What comes back must be the data itself, retyped exactly.

^^^^

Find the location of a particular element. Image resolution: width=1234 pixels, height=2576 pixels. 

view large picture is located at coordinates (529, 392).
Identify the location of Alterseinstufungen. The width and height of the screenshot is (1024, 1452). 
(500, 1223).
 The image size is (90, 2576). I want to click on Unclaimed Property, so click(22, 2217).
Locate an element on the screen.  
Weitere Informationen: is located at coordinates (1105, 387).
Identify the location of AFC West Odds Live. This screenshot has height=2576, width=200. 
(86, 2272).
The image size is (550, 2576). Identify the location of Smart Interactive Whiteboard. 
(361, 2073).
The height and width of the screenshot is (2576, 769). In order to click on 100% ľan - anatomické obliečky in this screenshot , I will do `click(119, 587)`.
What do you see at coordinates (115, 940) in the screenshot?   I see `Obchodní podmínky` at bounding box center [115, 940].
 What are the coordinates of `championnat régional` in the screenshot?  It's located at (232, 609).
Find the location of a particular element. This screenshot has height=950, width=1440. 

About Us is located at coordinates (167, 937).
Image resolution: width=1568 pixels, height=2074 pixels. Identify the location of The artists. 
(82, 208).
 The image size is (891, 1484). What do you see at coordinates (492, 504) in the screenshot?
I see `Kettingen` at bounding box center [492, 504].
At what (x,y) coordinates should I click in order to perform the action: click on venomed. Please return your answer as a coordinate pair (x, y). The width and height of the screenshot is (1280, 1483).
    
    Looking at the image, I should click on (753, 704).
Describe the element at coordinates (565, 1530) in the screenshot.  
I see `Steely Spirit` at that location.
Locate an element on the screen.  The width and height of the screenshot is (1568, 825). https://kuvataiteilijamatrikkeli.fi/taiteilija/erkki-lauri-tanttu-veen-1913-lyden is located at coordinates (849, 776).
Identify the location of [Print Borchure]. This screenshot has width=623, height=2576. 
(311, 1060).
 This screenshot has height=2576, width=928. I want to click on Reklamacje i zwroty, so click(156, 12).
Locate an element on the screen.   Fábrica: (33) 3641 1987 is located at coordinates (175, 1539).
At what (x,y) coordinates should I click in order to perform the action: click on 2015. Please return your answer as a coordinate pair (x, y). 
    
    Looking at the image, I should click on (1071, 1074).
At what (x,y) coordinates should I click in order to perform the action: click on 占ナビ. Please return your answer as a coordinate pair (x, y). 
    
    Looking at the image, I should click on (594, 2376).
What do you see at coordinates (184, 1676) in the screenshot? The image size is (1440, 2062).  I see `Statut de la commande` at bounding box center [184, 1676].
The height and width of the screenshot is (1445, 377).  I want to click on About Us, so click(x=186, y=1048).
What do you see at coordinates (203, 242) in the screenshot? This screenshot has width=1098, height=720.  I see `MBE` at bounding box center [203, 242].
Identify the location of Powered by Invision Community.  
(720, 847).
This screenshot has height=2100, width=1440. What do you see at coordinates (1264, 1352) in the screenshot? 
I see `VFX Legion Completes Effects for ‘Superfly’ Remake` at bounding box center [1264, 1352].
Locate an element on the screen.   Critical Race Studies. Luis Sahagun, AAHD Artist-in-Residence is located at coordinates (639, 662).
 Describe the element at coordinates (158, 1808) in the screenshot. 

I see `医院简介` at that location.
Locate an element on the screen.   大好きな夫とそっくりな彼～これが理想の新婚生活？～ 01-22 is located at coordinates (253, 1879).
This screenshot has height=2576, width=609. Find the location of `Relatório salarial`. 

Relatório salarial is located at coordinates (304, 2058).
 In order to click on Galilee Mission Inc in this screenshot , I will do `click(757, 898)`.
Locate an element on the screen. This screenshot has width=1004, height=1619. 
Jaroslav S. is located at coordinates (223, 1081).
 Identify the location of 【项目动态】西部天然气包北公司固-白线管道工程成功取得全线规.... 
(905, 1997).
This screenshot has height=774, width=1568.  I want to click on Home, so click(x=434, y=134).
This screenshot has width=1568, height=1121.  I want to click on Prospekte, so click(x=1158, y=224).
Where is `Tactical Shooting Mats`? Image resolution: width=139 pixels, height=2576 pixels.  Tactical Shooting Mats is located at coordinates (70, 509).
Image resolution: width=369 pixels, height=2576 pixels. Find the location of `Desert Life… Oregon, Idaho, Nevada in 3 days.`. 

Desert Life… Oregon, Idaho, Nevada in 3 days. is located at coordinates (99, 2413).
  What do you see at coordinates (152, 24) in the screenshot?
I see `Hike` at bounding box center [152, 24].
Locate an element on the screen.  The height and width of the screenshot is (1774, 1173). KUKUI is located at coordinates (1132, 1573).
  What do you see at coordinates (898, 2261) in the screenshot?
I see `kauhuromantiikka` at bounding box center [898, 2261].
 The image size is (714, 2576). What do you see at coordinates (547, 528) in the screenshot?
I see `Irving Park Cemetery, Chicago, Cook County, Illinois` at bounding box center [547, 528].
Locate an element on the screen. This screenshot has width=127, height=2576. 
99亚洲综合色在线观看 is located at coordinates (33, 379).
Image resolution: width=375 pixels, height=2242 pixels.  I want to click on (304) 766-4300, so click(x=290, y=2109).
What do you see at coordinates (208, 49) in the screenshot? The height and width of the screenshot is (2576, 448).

^^^^

● THE ANSWER
Find the location of a particular element. Image resolution: width=1234 pixels, height=2576 pixels. 

view large picture is located at coordinates (529, 392).
Identify the location of Alterseinstufungen. The width and height of the screenshot is (1024, 1452). 
(500, 1223).
 The image size is (90, 2576). I want to click on Unclaimed Property, so click(22, 2217).
Locate an element on the screen.  
Weitere Informationen: is located at coordinates (1105, 387).
Identify the location of AFC West Odds Live. This screenshot has height=2576, width=200. 
(86, 2272).
The image size is (550, 2576). Identify the location of Smart Interactive Whiteboard. 
(361, 2073).
The height and width of the screenshot is (2576, 769). In order to click on 100% ľan - anatomické obliečky in this screenshot , I will do `click(119, 587)`.
What do you see at coordinates (115, 940) in the screenshot?   I see `Obchodní podmínky` at bounding box center [115, 940].
 What are the coordinates of `championnat régional` in the screenshot?  It's located at (232, 609).
Find the location of a particular element. This screenshot has height=950, width=1440. 

About Us is located at coordinates (167, 937).
Image resolution: width=1568 pixels, height=2074 pixels. Identify the location of The artists. 
(82, 208).
 The image size is (891, 1484). What do you see at coordinates (492, 504) in the screenshot?
I see `Kettingen` at bounding box center [492, 504].
At what (x,y) coordinates should I click in order to perform the action: click on venomed. Please return your answer as a coordinate pair (x, y). The width and height of the screenshot is (1280, 1483).
    
    Looking at the image, I should click on (753, 704).
Describe the element at coordinates (565, 1530) in the screenshot.  
I see `Steely Spirit` at that location.
Locate an element on the screen.  The width and height of the screenshot is (1568, 825). https://kuvataiteilijamatrikkeli.fi/taiteilija/erkki-lauri-tanttu-veen-1913-lyden is located at coordinates (849, 776).
Identify the location of [Print Borchure]. This screenshot has width=623, height=2576. 
(311, 1060).
 This screenshot has height=2576, width=928. I want to click on Reklamacje i zwroty, so click(156, 12).
Locate an element on the screen.   Fábrica: (33) 3641 1987 is located at coordinates (175, 1539).
At what (x,y) coordinates should I click in order to perform the action: click on 2015. Please return your answer as a coordinate pair (x, y). 
    
    Looking at the image, I should click on (1071, 1074).
At what (x,y) coordinates should I click in order to perform the action: click on 占ナビ. Please return your answer as a coordinate pair (x, y). 
    
    Looking at the image, I should click on (594, 2376).
What do you see at coordinates (184, 1676) in the screenshot? The image size is (1440, 2062).  I see `Statut de la commande` at bounding box center [184, 1676].
The height and width of the screenshot is (1445, 377).  I want to click on About Us, so click(x=186, y=1048).
What do you see at coordinates (203, 242) in the screenshot? This screenshot has width=1098, height=720.  I see `MBE` at bounding box center [203, 242].
Identify the location of Powered by Invision Community.  
(720, 847).
This screenshot has height=2100, width=1440. What do you see at coordinates (1264, 1352) in the screenshot? 
I see `VFX Legion Completes Effects for ‘Superfly’ Remake` at bounding box center [1264, 1352].
Locate an element on the screen.   Critical Race Studies. Luis Sahagun, AAHD Artist-in-Residence is located at coordinates (639, 662).
 Describe the element at coordinates (158, 1808) in the screenshot. 

I see `医院简介` at that location.
Locate an element on the screen.   大好きな夫とそっくりな彼～これが理想の新婚生活？～ 01-22 is located at coordinates (253, 1879).
This screenshot has height=2576, width=609. Find the location of `Relatório salarial`. 

Relatório salarial is located at coordinates (304, 2058).
 In order to click on Galilee Mission Inc in this screenshot , I will do `click(757, 898)`.
Locate an element on the screen. This screenshot has width=1004, height=1619. 
Jaroslav S. is located at coordinates (223, 1081).
 Identify the location of 【项目动态】西部天然气包北公司固-白线管道工程成功取得全线规.... 
(905, 1997).
This screenshot has height=774, width=1568.  I want to click on Home, so click(x=434, y=134).
This screenshot has width=1568, height=1121.  I want to click on Prospekte, so click(x=1158, y=224).
Where is `Tactical Shooting Mats`? Image resolution: width=139 pixels, height=2576 pixels.  Tactical Shooting Mats is located at coordinates (70, 509).
Image resolution: width=369 pixels, height=2576 pixels. Find the location of `Desert Life… Oregon, Idaho, Nevada in 3 days.`. 

Desert Life… Oregon, Idaho, Nevada in 3 days. is located at coordinates (99, 2413).
  What do you see at coordinates (152, 24) in the screenshot?
I see `Hike` at bounding box center [152, 24].
Locate an element on the screen.  The height and width of the screenshot is (1774, 1173). KUKUI is located at coordinates (1132, 1573).
  What do you see at coordinates (898, 2261) in the screenshot?
I see `kauhuromantiikka` at bounding box center [898, 2261].
 The image size is (714, 2576). What do you see at coordinates (547, 528) in the screenshot?
I see `Irving Park Cemetery, Chicago, Cook County, Illinois` at bounding box center [547, 528].
Locate an element on the screen. This screenshot has width=127, height=2576. 
99亚洲综合色在线观看 is located at coordinates (33, 379).
Image resolution: width=375 pixels, height=2242 pixels.  I want to click on (304) 766-4300, so click(x=290, y=2109).
What do you see at coordinates (208, 49) in the screenshot? The height and width of the screenshot is (2576, 448).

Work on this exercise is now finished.